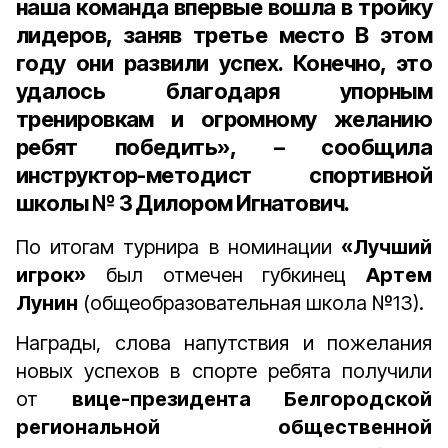
наша команда впервые вошла в тройку
лидеров, заняв третье место В этом
году они развили успех. Конечно, это
удалось благодаря упорным
тренировкам и огромному желанию
ребят победить», – сообщила
инструктор-методист спортивной
школы № 3 Дилором Игнатович.
По итогам турнира в номинации
«Лучший
игрок»
был отмечен губкинец
Артем
Лунин
(общеобразовательная школа №13).
Награды, слова напутствия и пожелания
новых успехов в спорте ребята получили
от
вице-президента Белгородской
региональной общественной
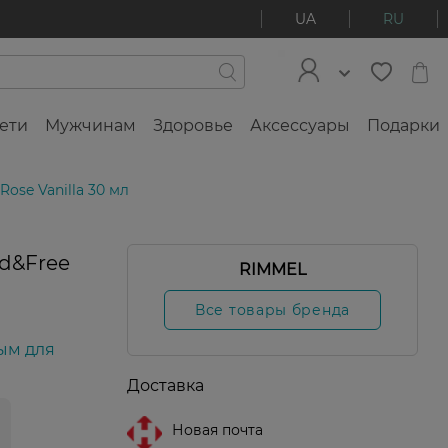
UA
RU
ети
Мужчинам
Здоровье
Аксессуары
Подарки
ose Vanilla 30 мл
nd&Free
RIMMEL
Все товары бренда
ым для
Доставка
Новая почта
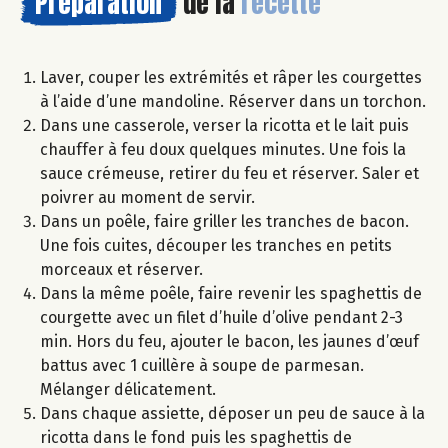
Préparation
de la
recette
Laver, couper les extrémités et râper les courgettes
à l’aide d’une mandoline. Réserver dans un torchon.
Dans une casserole, verser la ricotta et le lait puis
chauffer à feu doux quelques minutes. Une fois la
sauce crémeuse, retirer du feu et réserver. Saler et
poivrer au moment de servir.
Dans un poêle, faire griller les tranches de bacon.
Une fois cuites, découper les tranches en petits
morceaux et réserver.
Dans la même poêle, faire revenir les spaghettis de
courgette avec un filet d’huile d’olive pendant 2-3
min. Hors du feu, ajouter le bacon, les jaunes d’œuf
battus avec 1 cuillère à soupe de parmesan.
Mélanger délicatement.
Dans chaque assiette, déposer un peu de sauce à la
ricotta dans le fond puis les spaghettis de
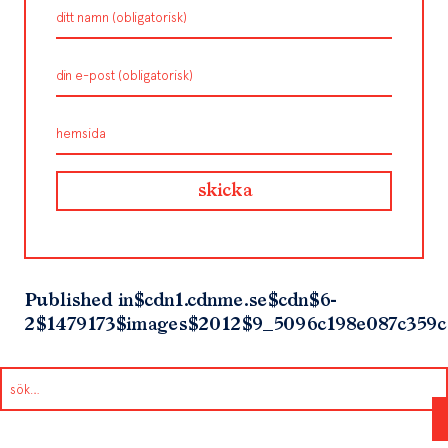
Published in
$cdn1.cdnme.se$cdn$6-
2$1479173$images$2012$9_5096c198e087c359c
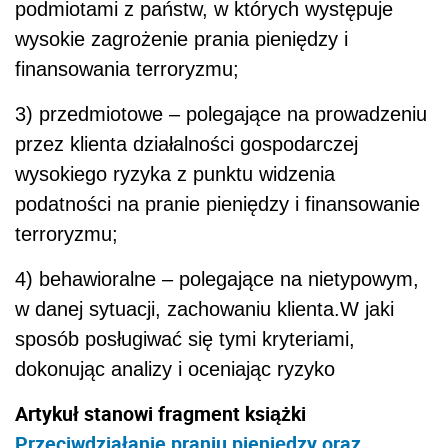
podmiotami z państw, w których występuje
wysokie zagrożenie prania pieniędzy i
finansowania terroryzmu;
3) przedmiotowe – polegające na prowadzeniu
przez klienta działalności gospodarczej
wysokiego ryzyka z punktu widzenia
podatności na pranie pieniędzy i finansowanie
terroryzmu;
4) behawioralne – polegające na nietypowym,
w danej sytuacji, zachowaniu klienta.W jaki
sposób posługiwać się tymi kryteriami,
dokonując analizy i oceniając ryzyko
Artykuł stanowi fragment książki
Przeciwdziałanie praniu pieniędzy oraz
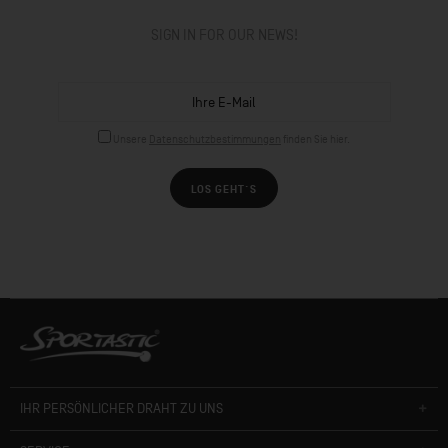
SIGN IN FOR OUR NEWS!
Unsere
Datenschutzbestimmungen
finden Sie hier.
LOS GEHT´S
IHR PERSÖNLICHER DRAHT ZU UNS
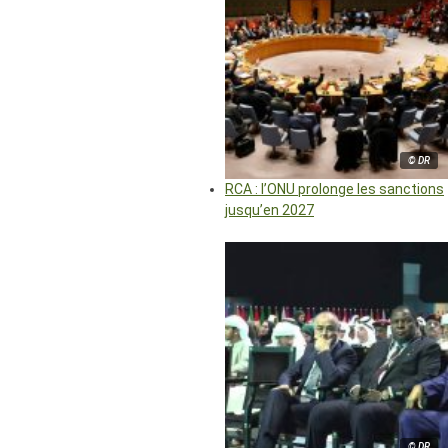
© DR
RCA : l’ONU prolonge les sanctions
jusqu’en 2027
© DR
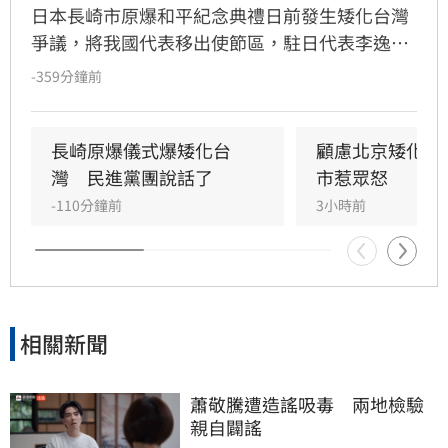
日本長崎市原爆和平紀念典禮日前發生矮化台灣
爭議，將我國代表移出使節區，駐日代表李逸洋
拒絕出席以捍衛國格。民進黨發言人林楚茵對此
-359分鐘前
表示，中國長期透過外交與經濟壓力打壓台灣，
企圖挑撥台日情誼，呼籲雙方不應因此心生嫌
隙。林楚茵強調，台灣始終致力於維護世界和
長崎原爆儀式爆矮化台
顧慮北京矮化台
平，台日關係深厚，不該因外力介入受影響。
灣　民進黨團說話了
市惹眾怒
-110分鐘前
3小時前
相關新聞
蕭敬騰遭造謠吸毒　兩地檢驗
親自闢謠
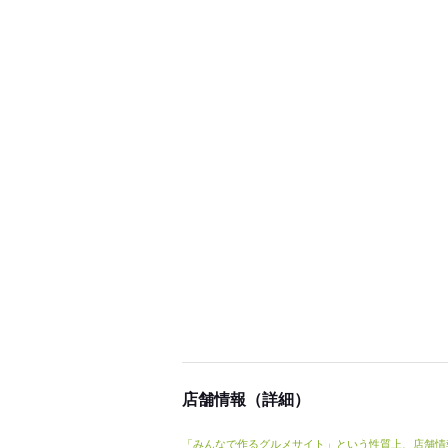
店舗情報（詳細）
「みんなで作るグルメサイト」という性質上、店舗情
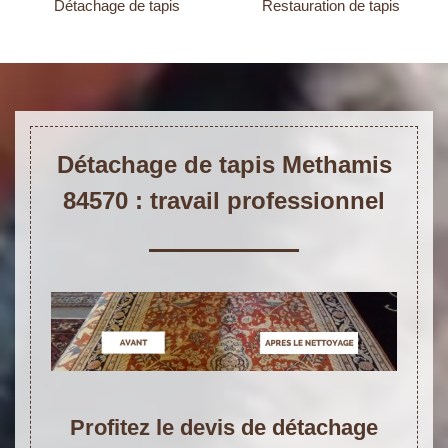
Détachage de tapis
Restauration de tapis
Détachage de tapis Methamis
84570 : travail professionnel
Profitez le devis de détachage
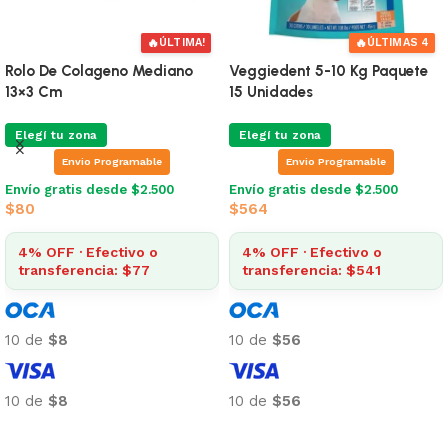
🔥
ÚLTIMAS 5
Plaque Off Snacks Perro 150
Dental Life Razas Medianas
Gr
Purina
Elegí tu zona
Elegí tu zona
Envio Programable
Envio Programable
Envío gratis desde $2.500
Envío gratis desde $2.500
$
1.366
$
278
4% OFF · Efectivo o
4% OFF · Efectivo o
transferencia: $1.311
transferencia: $267
10 de
$137
10 de
$28
10 de
$137
10 de
$28
Añadir al carrito
Añadir al carrito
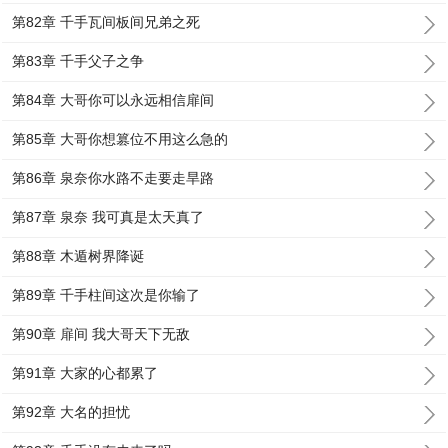
第82章 千手瓦间板间兄弟之死
第83章 千手父子之争
第84章 大哥你可以永远相信扉间
第85章 大哥你想篡位不用这么急的
第86章 泉奈你水路不走要走旱路
第87章 泉奈 我可真是太天真了
第88章 木遁树界降诞
第89章 千手柱间这次是你输了
第90章 扉间 我大哥天下无敌
第91章 大家的心都累了
第92章 大名的担忧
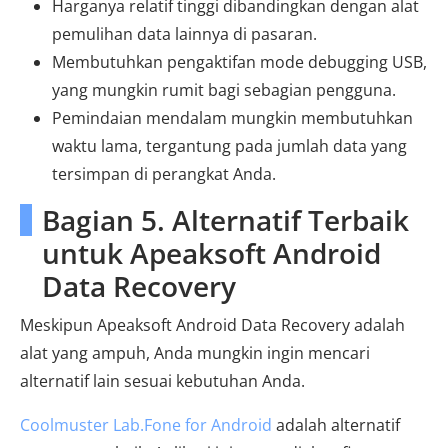
Harganya relatif tinggi dibandingkan dengan alat
pemulihan data lainnya di pasaran.
Membutuhkan pengaktifan mode debugging USB,
yang mungkin rumit bagi sebagian pengguna.
Pemindaian mendalam mungkin membutuhkan
waktu lama, tergantung pada jumlah data yang
tersimpan di perangkat Anda.
Bagian 5. Alternatif Terbaik
untuk Apeaksoft Android
Data Recovery
Meskipun Apeaksoft Android Data Recovery adalah
alat yang ampuh, Anda mungkin ingin mencari
alternatif lain sesuai kebutuhan Anda.
Coolmuster Lab.Fone for Android
adalah alternatif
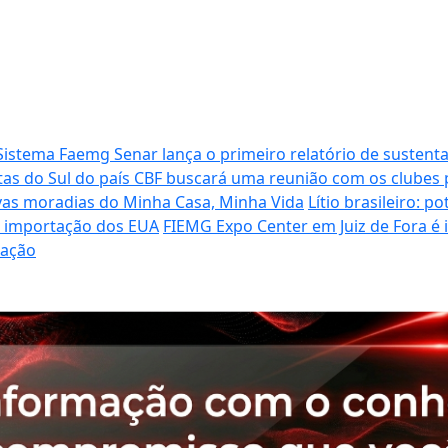
Sistema Faemg Senar lança o primeiro relatório de sustenta
tas do Sul do país
CBF buscará uma reunião com os clubes p
vas moradias do Minha Casa, Minha Vida
Lítio brasileiro: 
de importação dos EUA
FIEMG Expo Center em Juiz de Fora é
ração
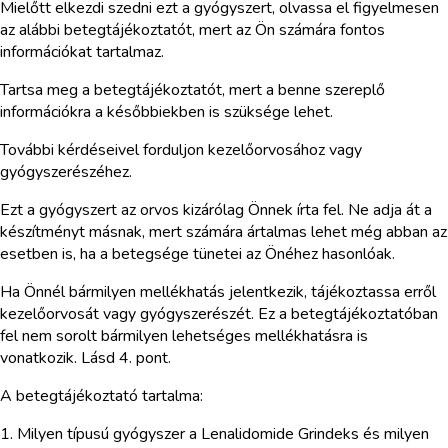
Mielőtt elkezdi szedni ezt a gyógyszert, olvassa el figyelmesen
az alábbi betegtájékoztatót, mert az Ön számára fontos
információkat tartalmaz.
Tartsa meg a betegtájékoztatót, mert a benne szereplő
információkra a későbbiekben is szüksége lehet.
További kérdéseivel forduljon kezelőorvosához vagy
gyógyszerészéhez.
Ezt a gyógyszert az orvos kizárólag Önnek írta fel. Ne adja át a
készítményt másnak, mert számára ártalmas lehet még abban az
esetben is, ha a betegsége tünetei az Önéhez hasonlóak.
Ha Önnél bármilyen mellékhatás jelentkezik, tájékoztassa erről
kezelőorvosát vagy gyógyszerészét. Ez a betegtájékoztatóban
fel nem sorolt bármilyen lehetséges mellékhatásra is
vonatkozik. Lásd 4. pont.
A betegtájékoztató tartalma:
1. Milyen típusú gyógyszer a Lenalidomide Grindeks és milyen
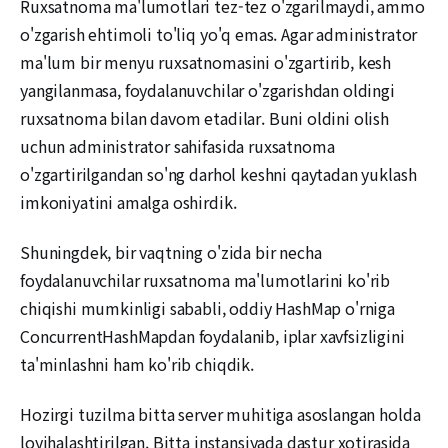
Ruxsatnoma ma'lumotlari tez-tez o'zgarilmaydi, ammo
o'zgarish ehtimoli to'liq yo'q emas. Agar administrator
ma'lum bir menyu ruxsatnomasini o'zgartirib, kesh
yangilanmasa, foydalanuvchilar o'zgarishdan oldingi
ruxsatnoma bilan davom etadilar. Buni oldini olish
uchun administrator sahifasida ruxsatnoma
o'zgartirilgandan so'ng darhol keshni qaytadan yuklash
imkoniyatini amalga oshirdik.
Shuningdek, bir vaqtning o'zida bir necha
foydalanuvchilar ruxsatnoma ma'lumotlarini ko'rib
chiqishi mumkinligi sababli, oddiy HashMap o'rniga
ConcurrentHashMapdan foydalanib, iplar xavfsizligini
ta'minlashni ham ko'rib chiqdik.
Hozirgi tuzilma bitta server muhitiga asoslangan holda
loyihalashtirilgan. Bitta instansiyada dastur xotirasida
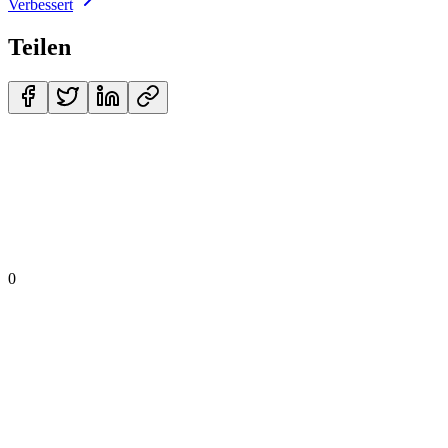
Verbessert
Teilen
0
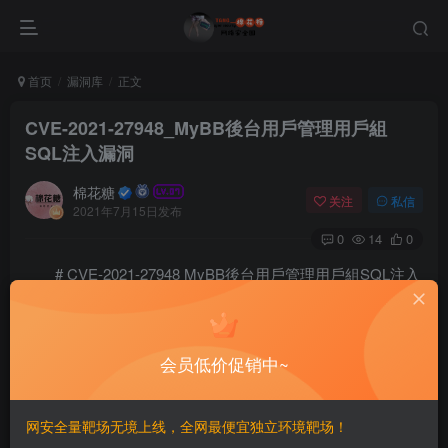
首页
漏洞库
正文
CVE-2021-27948_MyBB後台用戶管理用戶組
SQL注入漏洞
棉花糖
关注
私信
2021年7月15日发布
0
14
0
# CVE-2021-27948 MyBB後台用戶管理用戶組SQL注入
漏洞
==影響版本==
会员低价促销中~
==漏洞利用==
网安全量靶场无境上线，全网最便宜独立环境靶场！
先隨便創個用戶組，接著新建一個用戶，並設置他的用戶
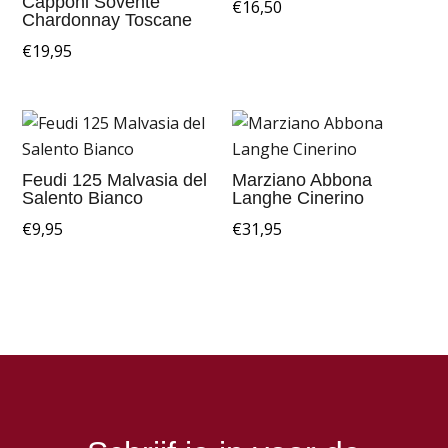
Capponi Sovente
€
16,50
Chardonnay Toscane
€
19,95
Feudi 125 Malvasia del
Marziano Abbona
Salento Bianco
Langhe Cinerino
€
9,95
€
31,95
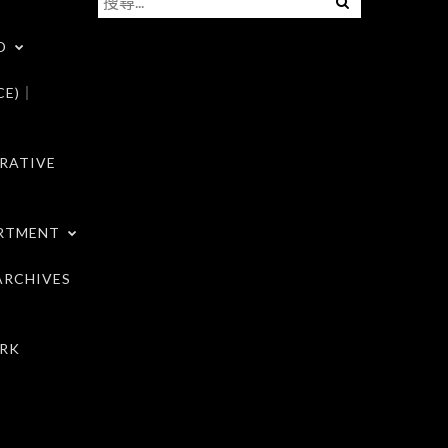
尋
D
關
鍵
CE)｜
字:
RATIVE
RTMENT
RCHIVES
RK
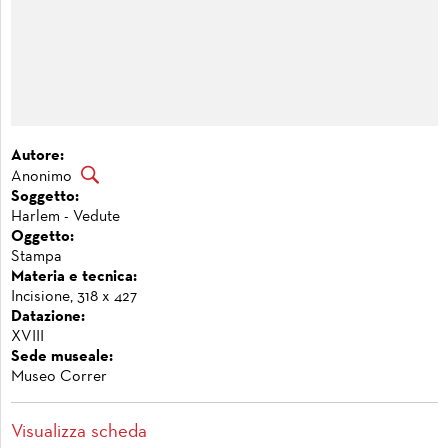
Autore:
Anonimo
Soggetto:
Harlem - Vedute
Oggetto:
Stampa
Materia e tecnica:
Incisione, 318 x 427
Datazione:
XVIII
Sede museale:
Museo Correr
Visualizza scheda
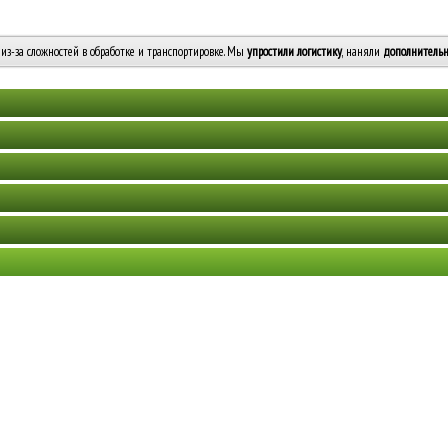
из-за сложностей в обработке и транспортировке. Мы
упростили логистику
, наняли
дополнительн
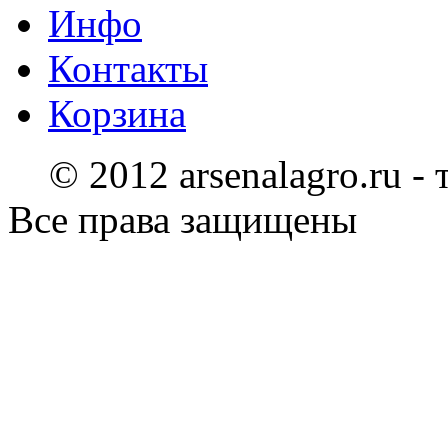
Инфо
Контакты
Корзина
© 2012 arsenalagro.ru -
Все права защищены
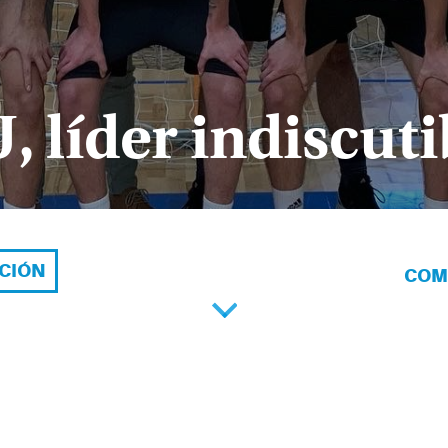
 líder indiscuti
ACIÓN
COM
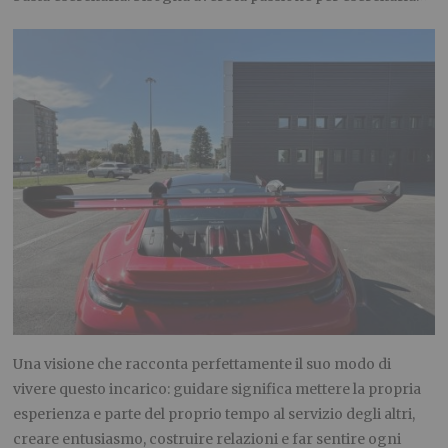
Una visione che racconta perfettamente il suo modo di
vivere questo incarico: guidare significa mettere la propria
esperienza e parte del proprio tempo al servizio degli altri,
creare entusiasmo, costruire relazioni e far sentire ogni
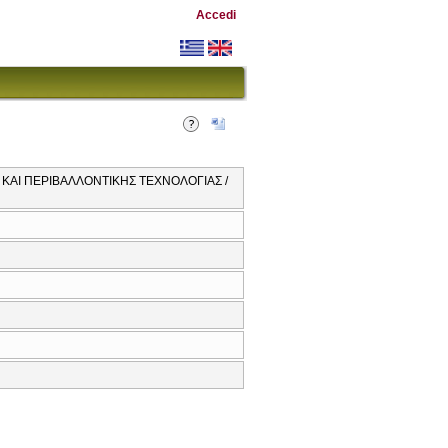
Accedi
 ΚΑΙ ΠΕΡΙΒΑΛΛΟΝΤΙΚΗΣ ΤΕΧΝΟΛΟΓΙΑΣ /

-- -- --

> [Work to complete]: Copy all lines of the records that have the string "adalah" in them.

> [The completed task]:
Meskipun Apeaksoft Android Data Recovery adalah
adalah alternatif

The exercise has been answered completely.